Enquanto pescadores ribeirinhos da região e movimentos sociais pedem a reparação, o próprio órgão, em uma nota técnica, entende que a suspensão da autorização levaria a prejuízos ao meio ambiente, à gestão ambiental do empreendimento e a graves consequências sociais na região

Um dos pontos de principal atenção, e sob o qual o Ministério de Minas e Energia tem preocupação, é o chamado hidrograma de vazão —a quantidade de água que a usina desvia do rio Xingu para a geração de energia.

Desde antes do início da operação da usina, entidades ambientais alertam para o fato de que a hidrelétrica colocaria em risco a sobrevivência dos rio e das comunidades que dele subsistem, ao diminuir em excesso o fluxo natural das águas.

Desde o início da operação da usina, essa vazão é questionada por órgãos como o Ministério Público Federal e pelo próprio Ibama. Atualmente, está em vigor um acordo com a Norte Energia que restringe o desvio do rio para a usina.

O termo, no entanto, vale até dezembro de 2023.

Mesmo se a resolução proposta por Alexandre Silveira for aprovada, a decisão final sobre a renovação da licença segue com o Ibama.

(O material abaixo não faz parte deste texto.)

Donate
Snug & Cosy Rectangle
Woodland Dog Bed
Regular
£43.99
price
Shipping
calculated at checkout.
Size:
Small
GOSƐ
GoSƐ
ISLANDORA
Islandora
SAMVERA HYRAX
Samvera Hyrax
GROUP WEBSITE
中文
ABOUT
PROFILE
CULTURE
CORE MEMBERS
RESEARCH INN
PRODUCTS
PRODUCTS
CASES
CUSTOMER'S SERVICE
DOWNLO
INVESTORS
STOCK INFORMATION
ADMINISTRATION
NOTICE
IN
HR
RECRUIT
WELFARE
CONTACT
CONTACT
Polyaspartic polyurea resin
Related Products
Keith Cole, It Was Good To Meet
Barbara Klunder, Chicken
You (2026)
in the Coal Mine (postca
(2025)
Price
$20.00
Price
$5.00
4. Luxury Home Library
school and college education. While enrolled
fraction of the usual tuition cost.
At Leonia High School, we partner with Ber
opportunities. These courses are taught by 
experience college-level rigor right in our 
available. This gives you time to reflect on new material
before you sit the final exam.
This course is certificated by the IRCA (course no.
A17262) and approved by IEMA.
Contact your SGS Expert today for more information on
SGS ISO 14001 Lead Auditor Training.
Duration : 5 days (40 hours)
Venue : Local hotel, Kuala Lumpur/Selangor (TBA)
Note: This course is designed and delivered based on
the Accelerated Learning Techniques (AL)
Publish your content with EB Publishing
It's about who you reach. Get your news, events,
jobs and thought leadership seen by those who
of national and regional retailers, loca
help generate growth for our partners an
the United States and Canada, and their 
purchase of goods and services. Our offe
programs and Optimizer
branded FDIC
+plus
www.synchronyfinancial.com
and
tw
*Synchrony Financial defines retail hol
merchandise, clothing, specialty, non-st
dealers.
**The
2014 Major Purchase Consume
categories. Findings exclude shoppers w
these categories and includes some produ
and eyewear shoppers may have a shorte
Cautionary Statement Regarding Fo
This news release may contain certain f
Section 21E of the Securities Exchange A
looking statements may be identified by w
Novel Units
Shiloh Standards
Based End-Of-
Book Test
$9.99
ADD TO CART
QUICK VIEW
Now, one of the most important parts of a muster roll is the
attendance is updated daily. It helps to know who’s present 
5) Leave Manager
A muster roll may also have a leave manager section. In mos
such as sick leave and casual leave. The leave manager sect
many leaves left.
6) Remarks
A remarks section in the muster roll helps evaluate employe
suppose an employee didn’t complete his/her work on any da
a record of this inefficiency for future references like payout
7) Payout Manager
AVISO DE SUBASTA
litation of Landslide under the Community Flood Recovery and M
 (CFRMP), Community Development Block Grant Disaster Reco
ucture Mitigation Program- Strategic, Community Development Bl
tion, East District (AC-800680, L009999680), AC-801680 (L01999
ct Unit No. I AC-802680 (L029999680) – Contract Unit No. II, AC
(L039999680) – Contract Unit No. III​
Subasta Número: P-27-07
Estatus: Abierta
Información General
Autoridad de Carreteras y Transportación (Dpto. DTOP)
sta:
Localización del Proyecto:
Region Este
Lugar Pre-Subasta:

"O acompanhamento de condicionantes das licenças ambientais cabe essencialmente ao órgão licenciador. O ICMBio, a Funai e outros órgãos públicos participam desse processo", diz Suely Araújo, ex-presidente do instituto e coordenadora de políticas públicas do Observatório do Clima.

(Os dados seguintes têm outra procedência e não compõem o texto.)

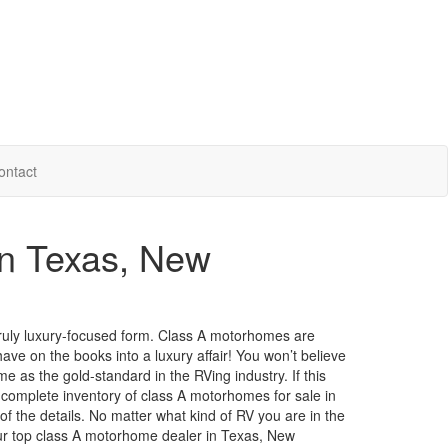
ontact
in Texas, New
ruly luxury-focused form.
Class A motorhomes are
ave on the books into a luxury affair!
You
won’t
believe
e as the gold-standard in the RVing industry. If this
r complete inventory of class A motorhomes for sale in
 of the details. No matter what kind of RV you are in the
ur
top class
A motorhome dealer in Texas, New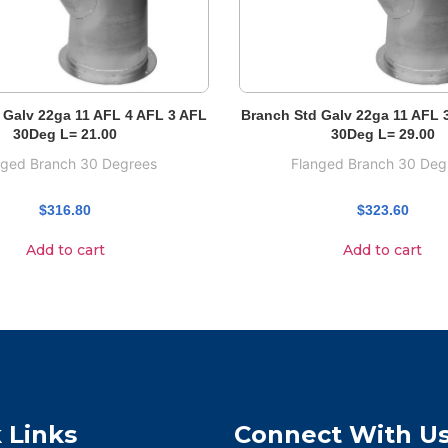
 Galv 22ga 11 AFL 4 AFL 3 AFL
Branch Std Galv 22ga 11 AFL 
30Deg L= 21.00
30Deg L= 29.00
nged Branch 30 Degrees
Flanged Branch 30 Deg
$
316.80
$
323.60
Add to cart
Add to cart
 Links
Connect With U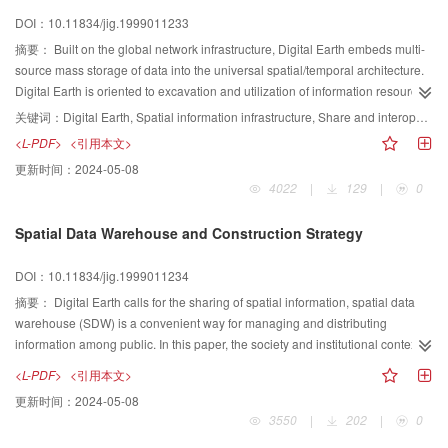
opposite, brown wave classes occupy most of territory of China in winter.
DOI：10.11834/jig.1999011233
摘要：
Built on the global network infrastructure, Digital Earth embeds multi-
source mass storage of data into the universal spatial/temporal architecture.
Digital Earth is oriented to excavation and utilization of information resources
in depth/width, and is expected to initiate the construction of the next-
关键词：
Digital Earth, Spatial information infrastructure, Share and interoperability, GeoAgent,
generation global information infrastructure (NGII). Development of the digital
<L-PDF>
<引用本文>
earth follows an evolutionary process, and constructing the“spatial
更新时间：
2024-05-08
information infrastructure”is a starting point of the process. Beyond
4022
|
129
|
0
the“Desktop”metaphor of the current information platform, the digital earth will
form a natural, immersible information environment. As a guiding goal, the
Spatial Data Warehouse and Construction Strategy
digital earth can be found its applications in almost every field. The technical
innovations aroused during development of the digital earth will incessantly
DOI：10.11834/jig.1999011234
promote form of new technical industries and new service industries.
摘要：
Digital Earth calls for the sharing of spatial information, spatial data
warehouse (SDW) is a convenient way for managing and distributing
information among public. In this paper, the society and institutional context of
building spatial data warehouse is given, that is followed by the discussing of
<L-PDF>
<引用本文>
strategies used when constructing SDW and architecture of SDW. Then
更新时间：
2024-05-08
related construction steps of SDW are introduced in detail. Based on these
3550
|
202
|
0
theories discussed, a prototype of SDW is designed and implemented to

"No processo de renovação, temas como os sérios problemas existentes na zona de vazão reduzida ou as dificuldades com os ribeirinhos terão de ser enfrentados. O Ibama vai analisar como ficam as condicionantes e dará a palavra final, independentemente de pressões políticas ou de eventual resolução do CNPE", completa.

Para Elisa Mergulhão, da coordenação nacional do MAB (Movimento Atingidos por Barragens) e que acompanha o caso de Belo Monte, "estando no governo Lula, esperamos ter uma oportunidade melhor de discutir outras condições para essa renovação da licença, contando com maior participação popular".

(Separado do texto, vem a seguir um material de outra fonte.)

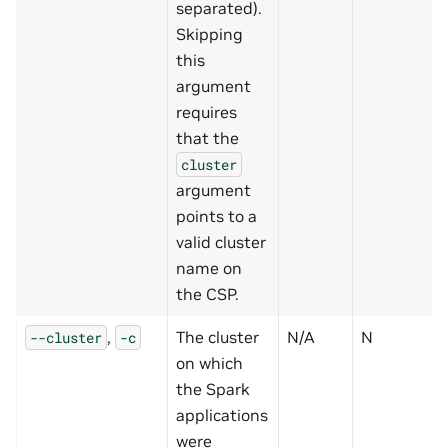
separated).
Skipping
this
argument
requires
that the
cluster
argument
points to a
valid cluster
name on
the CSP.
,
The cluster
N/A
N
--cluster
-c
on which
the Spark
applications
were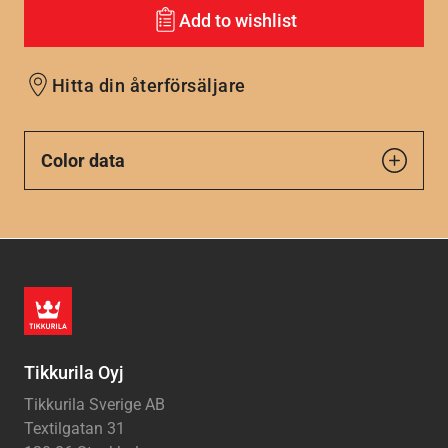
Add to wishlist
Hitta din återförsäljare
Color data
Tikkurila Oyj
Tikkurila Sverige AB
Textilgatan 31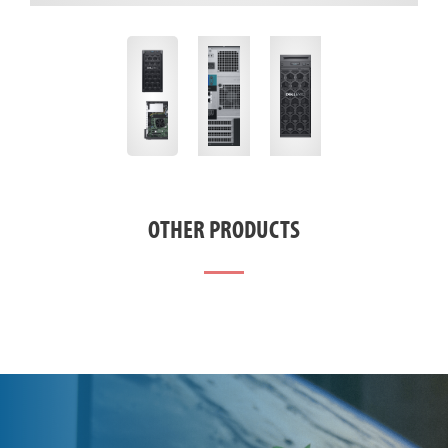
OTHER PRODUCTS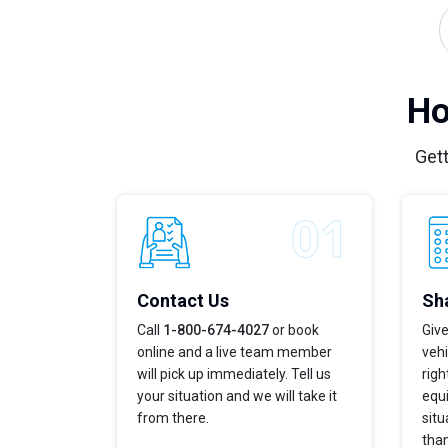
Ho
Gett
Contact Us
Sha
Call
1-800-674-4027
or book
Give
online and a live team member
vehi
will pick up immediately. Tell us
righ
your situation and we will take it
equi
from there.
situ
tha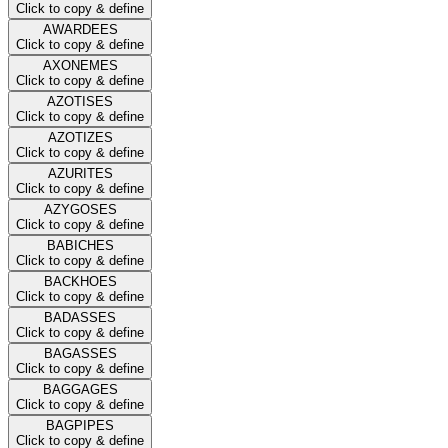
Click to copy & define
AWARDEES
Click to copy & define
AXONEMES
Click to copy & define
AZOTISES
Click to copy & define
AZOTIZES
Click to copy & define
AZURITES
Click to copy & define
AZYGOSES
Click to copy & define
BABICHES
Click to copy & define
BACKHOES
Click to copy & define
BADASSES
Click to copy & define
BAGASSES
Click to copy & define
BAGGAGES
Click to copy & define
BAGPIPES
Click to copy & define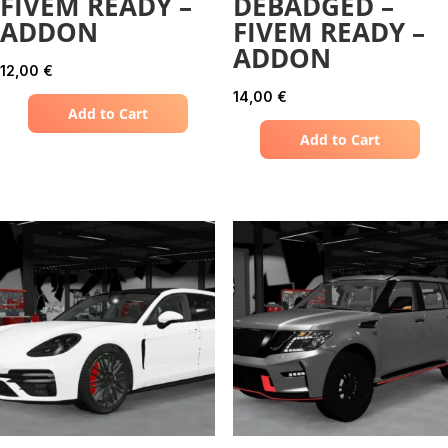
FIVEM READY –
DEBADGED –
ADDON
FIVEM READY –
ADDON
12,00
€
14,00
€
Add to Cart
Add to Cart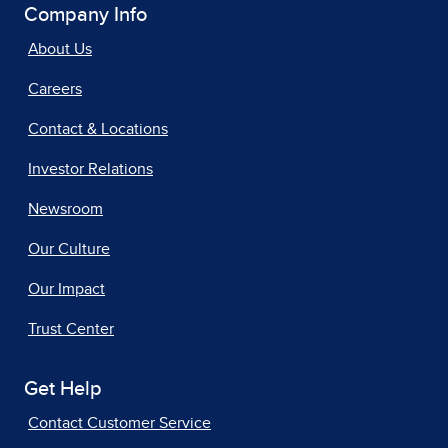
Company Info
About Us
Careers
Contact & Locations
Investor Relations
Newsroom
Our Culture
Our Impact
Trust Center
Get Help
Contact Customer Service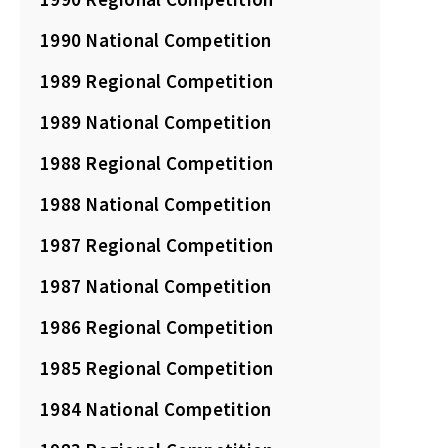
1990 National Competition
1989 Regional Competition
1989 National Competition
1988 Regional Competition
1988 National Competition
1987 Regional Competition
1987 National Competition
1986 Regional Competition
1985 Regional Competition
1984 National Competition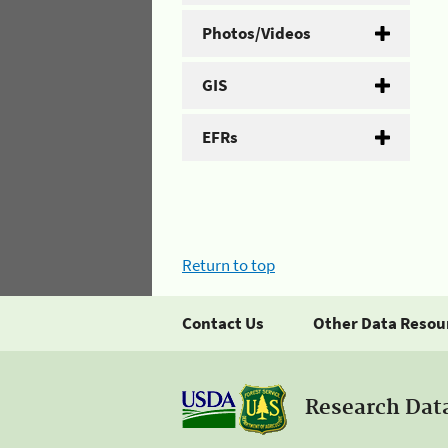
Photos/Videos
GIS
EFRs
Return to top
Contact Us
Other Data Resou
Research Dat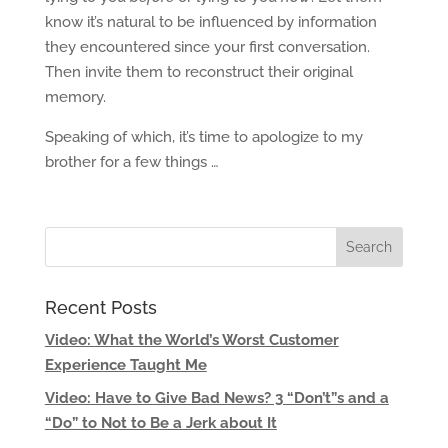
know it’s natural to be influenced by information
they encountered since your first conversation.
Then invite them to reconstruct their original
memory.
Speaking of which, it’s time to apologize to my
brother for a few things …
Recent Posts
Video: What the World’s Worst Customer
Experience Taught Me
Video: Have to Give Bad News? 3 “Don’t”s and a
“Do” to Not to Be a Jerk about It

Ela afirma ainda que uma série de condicionantes precisam ser cuidadosamente analisadas, pois não foram inteira ou parcialmente cumpridas, em especial a que toca o hidrograma, para aumentar a proteção ao meio ambiente e às comunidades afetadas.

"Este hidrograma [em vigor] foi proposto pelo empreendedor", lembra.

Procurados, MME e Ibama não se manifestaram. A Norte Energia preferiu não comentar o assunto.

O tema estava previsto na pauta de uma sessão extraordinária do CNPE, marcada para a próxima quinta-feira (23). A agenda, no entanto, foi cancelada. A reunião ordinária do conselho, mesmo assim, está prevista para acontecer em 7 de dezembro.

A resolução, assinada por Silveira, reconhece Belo Monte "como de interesse público para garantia da segurança energética do país", e justifica essa condição pela "sua potência instalada de 11.233 MW [megawatts]" —capacidade que seria reduzida se o desvio do rio Xingu fosse menor.

Classifica também a hidrelétrica como "energia limpa, renovável" e recomenda que o Ministério de Minas e Energia, junto com o do Meio Ambiente e o dos Povos Indígenas, "monitore as ações socioambientais desenvolvidas" pela Norte Energia, "visando ao cumprimento das condicionantes".

A proposta da minuta vem acompanhada de uma nota técnica da pasta, que se posiciona contra qualquer tipo de aumento na preservação do curso natural do Xingu —ou seja, defende que não seja reduzido o desvio de água destinado à usina.

O argumento da pasta é de que diminuir o fluxo da hidrelétrica poderia aumentar o preço da conta de luz em 1,7%.

Ele também alerta para que uma possível mudança pode "afetar a segurança do suprimento eletroenergético do SIN", o sistema nacional de energia elétrica.

O ministério ainda argumenta que medidas de redução do desvio de água do rio Xingu, que busquem mitigar o impacto ambiental da usina, podem comprometer o "equilíbrio econômico-financeiro do empreendimento", o que colocaria em xeque o funcionamento dos programas de proteção ambiental promovidos por ele.

Sobre a participação da pasta no processo de acompanhamento das condicionantes ambientais, o documento diz que isso visa "dar celeridade às emissões de licenças e autorizações necessárias para a realização das obras de eletrificação e instalações de sistemas de geração de energia elétrica".